Same thing, a bit less readable (for me), a SELECT removed (very fast SELECT, so little advantage):
SELECT book.*, MIN(book1.startdate) AS best
FROM book
JOIN book AS book1 ON (book.item = book1.item AND book.item = 42)
WHERE book1.startdate >= book.enddate
GROUP BY book.booking
HAVING TIMESTAMPDIFF(MINUTE, book.enddate, best) > 110
ORDER BY startdate LIMIT 1;
In your case, one day is 1440 minutes and
SELECT book.*, MIN(book1.startdate) AS best FROM book JOIN book AS book1 ON (book.item = book1.item AND book.item = 42) WHERE book1.startdate >= book.enddate GROUP BY book.booking HAVING TIMESTAMPDIFF(MINUTE, book.enddate, best) >= 1440 ORDER BY startdate LIMIT 1;
+---------+------+---------------------+---------------------+---------------------+
| booking | item | startdate | enddate | best |
+---------+------+---------------------+---------------------+---------------------+
| 2 | 42 | 2013-10-27 14:00:00 | 2013-10-28 18:00:00 | 2013-10-30 09:00:00 |
+---------+------+---------------------+---------------------+---------------------+
1 row in set (0.00 sec)
...the period returned is 2, i.e., at the end of booking 2, and until "best" which is booking 3, a period of at least 1440 minutes is available.

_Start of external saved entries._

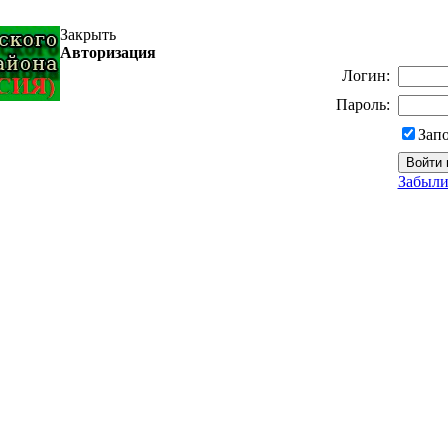
Закрыть
Авторизация
Логин:
Пароль:
Зап
Забыли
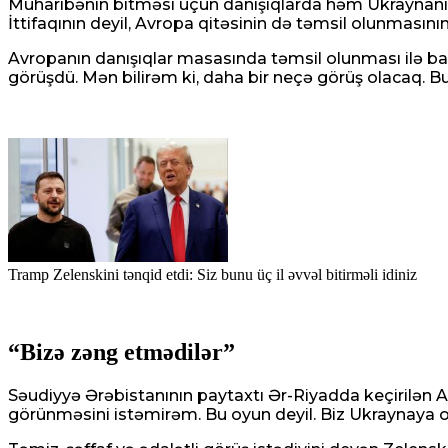
Müharibənin bitməsi üçün danışıqlarda həm Ukraynanı
İttifaqının deyil, Avropa qitəsinin də təmsil olunmasının
Avropanın danışıqlar masasında təmsil olunması ilə bağ
görüşdü. Mən bilirəm ki, daha bir neçə görüş olacaq. 
Tramp Zelenskini tənqid etdi: Siz bunu üç il əvvəl bitirməli idiniz
“Bizə zəng etmədilər”
Səudiyyə Ərəbistanının paytaxtı Ər-Riyadda keçirilən A
görünməsini istəmirəm. Bu oyun deyil. Biz Ukraynaya ola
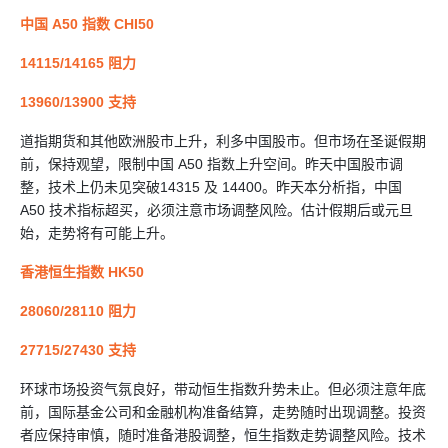
中国 A50 指数 CHI50
14115/14165 阻力
13960/13900 支持
道指期货和其他欧洲股市上升，利多中国股市。但市场在圣诞假期
前，保持观望，限制中国 A50 指数上升空间。昨天中国股市调
整，技术上仍未见突破14315 及 14400。昨天本分析指，中国
A50 技术指标超买，必须注意市场调整风险。估计假期后或元旦
始，走势将有可能上升。
香港恒生指数 HK50
28060/28110 阻力
27715/27430 支持
环球市场投资气氛良好，带动恒生指数升势未止。但必须注意年底
前，国际基金公司和金融机构准备结算，走势随时出现调整。投资
者应保持审慎，随时准备港股调整，恒生指数走势调整风险。技术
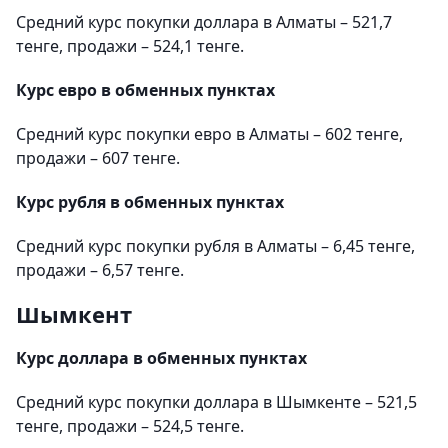
Средний курс покупки доллара в Алматы – 521,7
тенге, продажи – 524,1 тенге.
Курс евро в обменных пунктах
Средний курс покупки евро в Алматы – 602 тенге,
продажи – 607 тенге.
Курс рубля в обменных пунктах
Средний курс покупки рубля в Алматы – 6,45 тенге,
продажи – 6,57 тенге.
Шымкент
Курс доллара в обменных пунктах
Средний курс покупки доллара в Шымкенте – 521,5
тенге, продажи – 524,5 тенге.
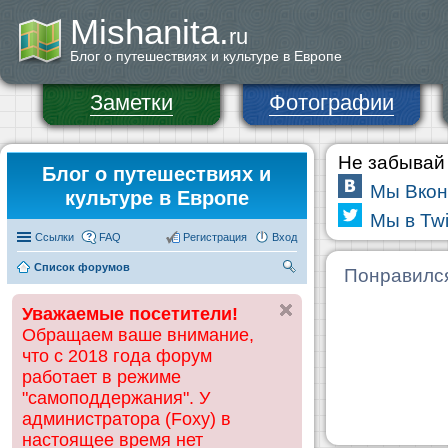
Mishanita.
ru
Блог о путешествиях и культуре в Европе
Заметки
Фотографии
Не забывай 
Блог о путешествиях и
Мы Вкон
культуре в Европе
Мы в Twi
Ссылки
FAQ
Регистрация
Вход
Список форумов
П
Понравилс
ои
Уважаемые посетители!
ск
Обращаем ваше внимание,
что с 2018 года форум
работает в режиме
"самоподдержания". У
администратора (Foxy) в
настоящее время нет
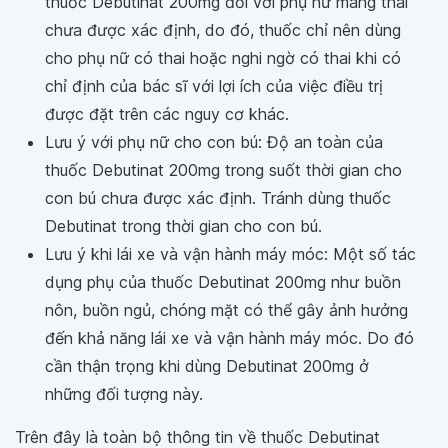
thuốc Debutinat 200mg đối với phụ nữ mang thai
chưa được xác định, do đó, thuốc chỉ nên dùng
cho phụ nữ có thai hoặc nghi ngờ có thai khi có
chỉ định của bác sĩ với lợi ích của việc điều trị
được đặt trên các nguy cơ khác.
Lưu ý với phụ nữ cho con bú: Độ an toàn của
thuốc Debutinat 200mg trong suốt thời gian cho
con bú chưa được xác định. Tránh dùng thuốc
Debutinat trong thời gian cho con bú.
Lưu ý khi lái xe và vận hành máy móc: Một số tác
dụng phụ của thuốc Debutinat 200mg như buồn
nôn, buồn ngủ, chóng mặt có thể gây ảnh hưởng
đến khả năng lái xe và vận hành máy móc. Do đó
cần thận trọng khi dùng Debutinat 200mg ở
những đối tượng này.
Trên đây là toàn bộ thông tin về thuốc Debutinat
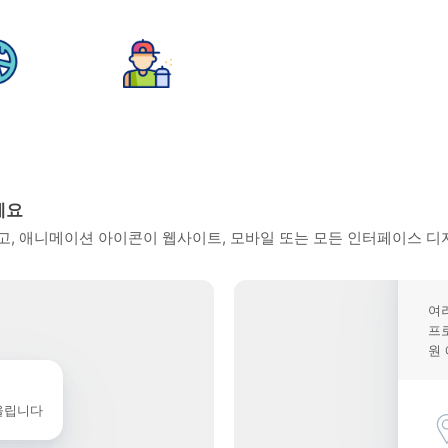
세요
, 애니메이션 아이콘이 웹사이트, 모바일 또는 모든 인터페이스 디
여
프
원
울립니다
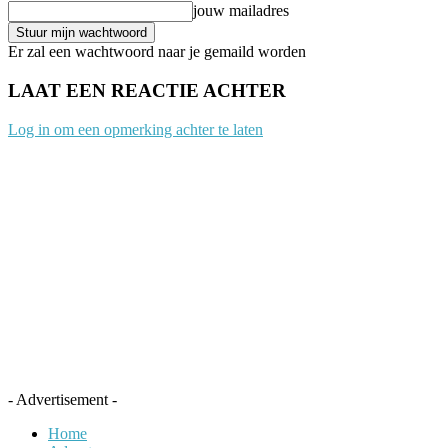
jouw mailadres
Er zal een wachtwoord naar je gemaild worden
LAAT EEN REACTIE ACHTER
Log in om een opmerking achter te laten
- Advertisement -
Home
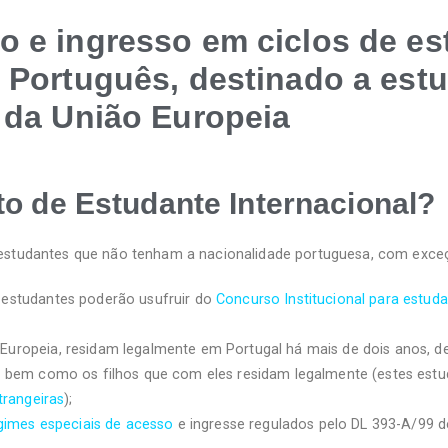
o e ingresso em ciclos de e
m Português, destinado a est
 da União Europeia
o de Estudante Internacional?
 estudantes que não tenham a nacionalidade portuguesa, com exce
 estudantes poderão usufruir do
Concurso Institucional para estud
ropeia, residam legalmente em Portugal há mais de dois anos, de
, bem como os filhos que com eles residam legalmente (estes estu
trangeiras
);
gimes especiais de acesso
e ingresse regulados pelo DL 393-A/99 d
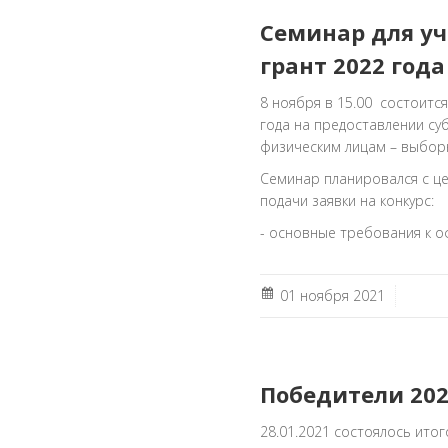
Cеминар для у
грант 2022 года
8 ноября в 15.00 состоитс
года на предоставлении су
физическим лицам – выбор
Семинар планировался с це
подачи заявки на конкурс:
- основные требования к о
01 ноября 2021
Победители 20
28.01.2021 состоялось ито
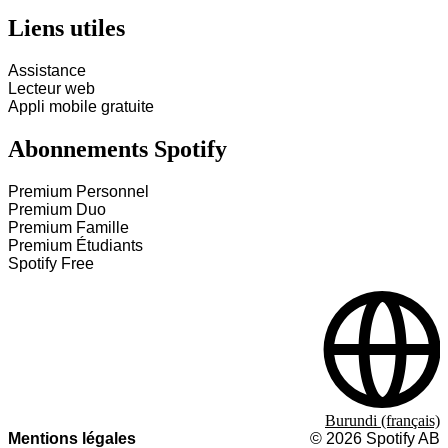
Liens utiles
Assistance
Lecteur web
Appli mobile gratuite
Abonnements Spotify
Premium Personnel
Premium Duo
Premium Famille
Premium Étudiants
Spotify Free
Burundi (français)
Mentions légales
©
2026
Spotify AB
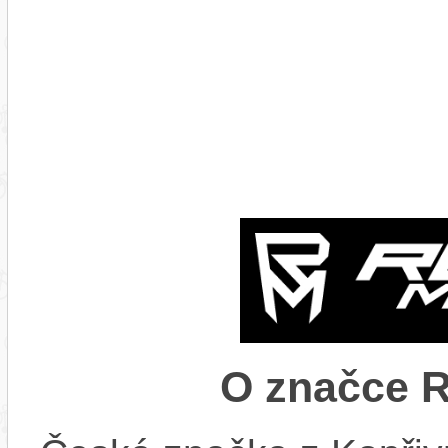
O značce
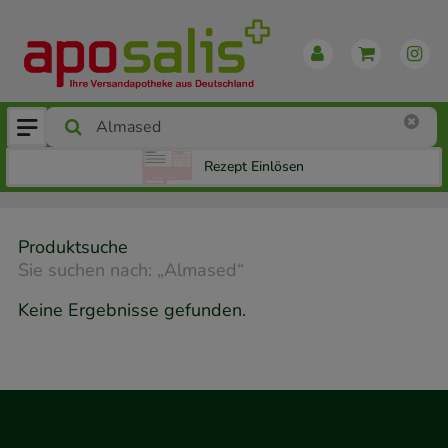
Rezept Einlösen
Produktsuche
Sie suchen nach:
„
Almased
“
Keine Ergebnisse gefunden.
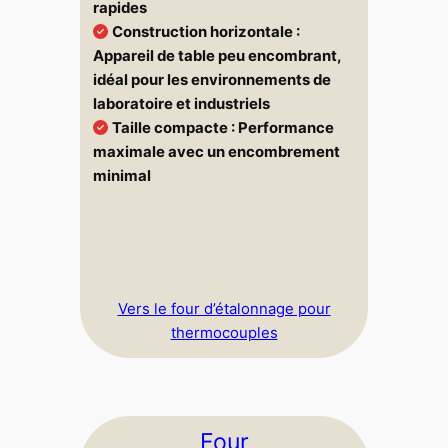
rapides
Construction horizontale :
Appareil de table peu encombrant,
idéal pour les environnements de
laboratoire et industriels
Taille compacte :
Performance
maximale avec un encombrement
minimal
Vers le four d’étalonnage pour
thermocouples
Four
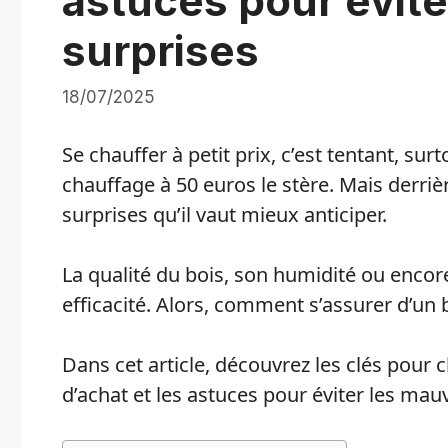
astuces pour évit
surprises
18/07/2025
Se chauffer à petit prix, c’est tentant, su
chauffage à 50 euros le stère. Mais derrièr
surprises qu’il vaut mieux anticiper.
La qualité du bois, son humidité ou encor
efficacité. Alors, comment s’assurer d’u
Dans cet article, découvrez les clés pour c
d’achat et les astuces pour éviter les mau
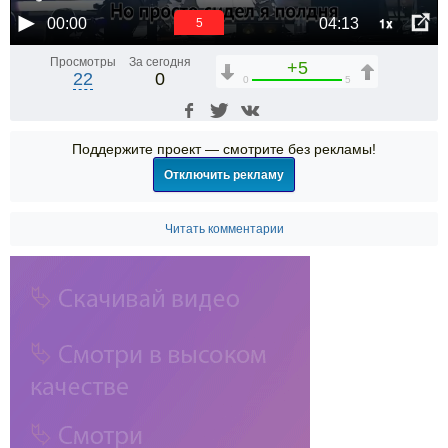
1x
00:00
04:13
5
Просмотры
За сегодня
+5
22
0
0
5
Поддержите проект — смотрите без рекламы!
Отключить рекламу
Читать комментарии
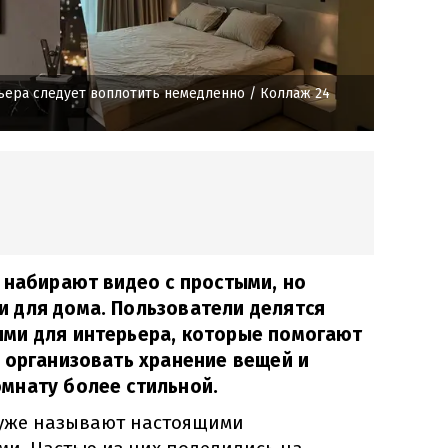
ьера следует воплотить немедленно
/ Коллаж 24
 набирают видео с простыми, но
 для дома. Пользователи делятся
ми для интерьера, которые помогают
 организовать хранение вещей и
мнату более стильной.
 уже называют настоящими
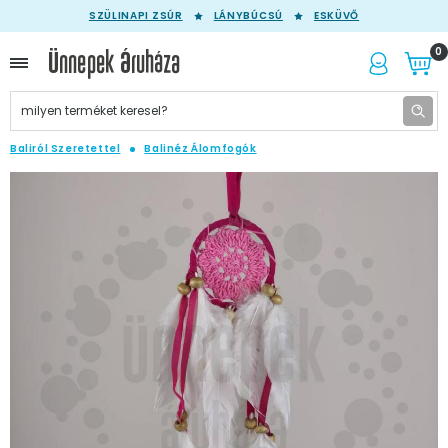
SZÜLINAPI ZSÚR
LÁNYBÚCSÚ
ESKÜVŐ
0
Baliról Szeretettel
Balinéz Álomfogók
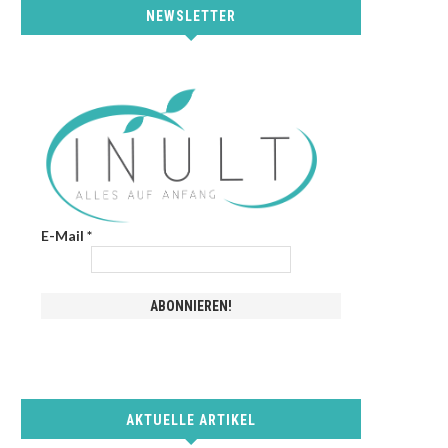
NEWSLETTER
E-Mail
*
AKTUELLE ARTIKEL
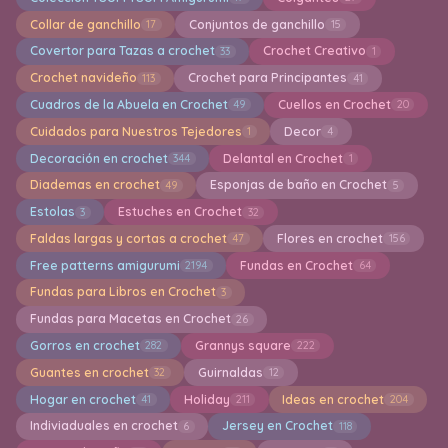
Collar de ganchillo
Conjuntos de ganchillo
17
15
Covertor para Tazas a crochet
Crochet Creativo
33
1
Crochet navideño
Crochet para Principantes
113
41
Cuadros de la Abuela en Crochet
Cuellos en Crochet
49
20
Cuidados para Nuestros Tejedores
Decor
1
4
Decoración en crochet
Delantal en Crochet
344
1
Diademas en crochet
Esponjas de baño en Crochet
49
5
Estolas
Estuches en Crochet
3
32
Faldas largas y cortas a crochet
Flores en crochet
47
156
Free patterns amigurumi
Fundas en Crochet
2194
64
Fundas para Libros en Crochet
3
Fundas para Macetas en Crochet
26
Gorros en crochet
Grannys square
282
222
Guantes en crochet
Guirnaldas
32
12
Hogar en crochet
Holiday
Ideas en crochet
41
211
204
Indiviaduales en crochet
Jersey en Crochet
6
118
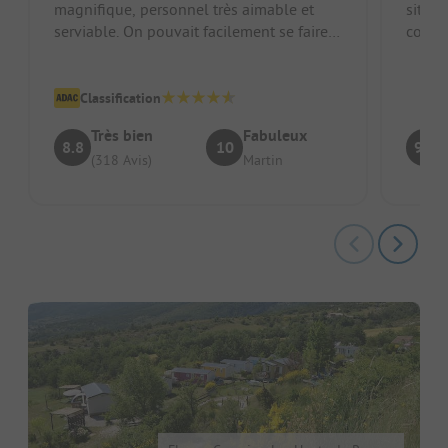
magnifique, personnel très aimable et
situé,
serviable. On pouvait facilement se faire
comme
comprendre en anglais et en allem...
locati
Classification
Très bien
Fabuleux
8.8
10
9.3
(318 Avis)
Martin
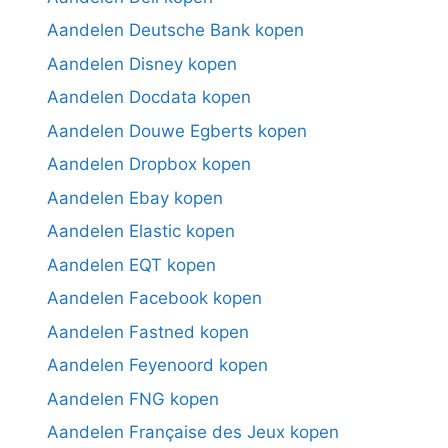
Aandelen Deutsche Bank kopen
Aandelen Disney kopen
Aandelen Docdata kopen
Aandelen Douwe Egberts kopen
Aandelen Dropbox kopen
Aandelen Ebay kopen
Aandelen Elastic kopen
Aandelen EQT kopen
Aandelen Facebook kopen
Aandelen Fastned kopen
Aandelen Feyenoord kopen
Aandelen FNG kopen
Aandelen Française des Jeux kopen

An issue could be that if no periods are available, the query returns nothing -- then you need another query to fetch the farthest enddate. You can do this with an UNION and LIMIT 1 of course, but I think it would be best to only run the 'recovery' query on demand, programmatically (i.e. if empty(query) then new_query...).
Also, in the inner WHERE you should add a check for NOW() to avoid dates in the past. If expired bookings are moved to inactive storage, this could be unnecessary.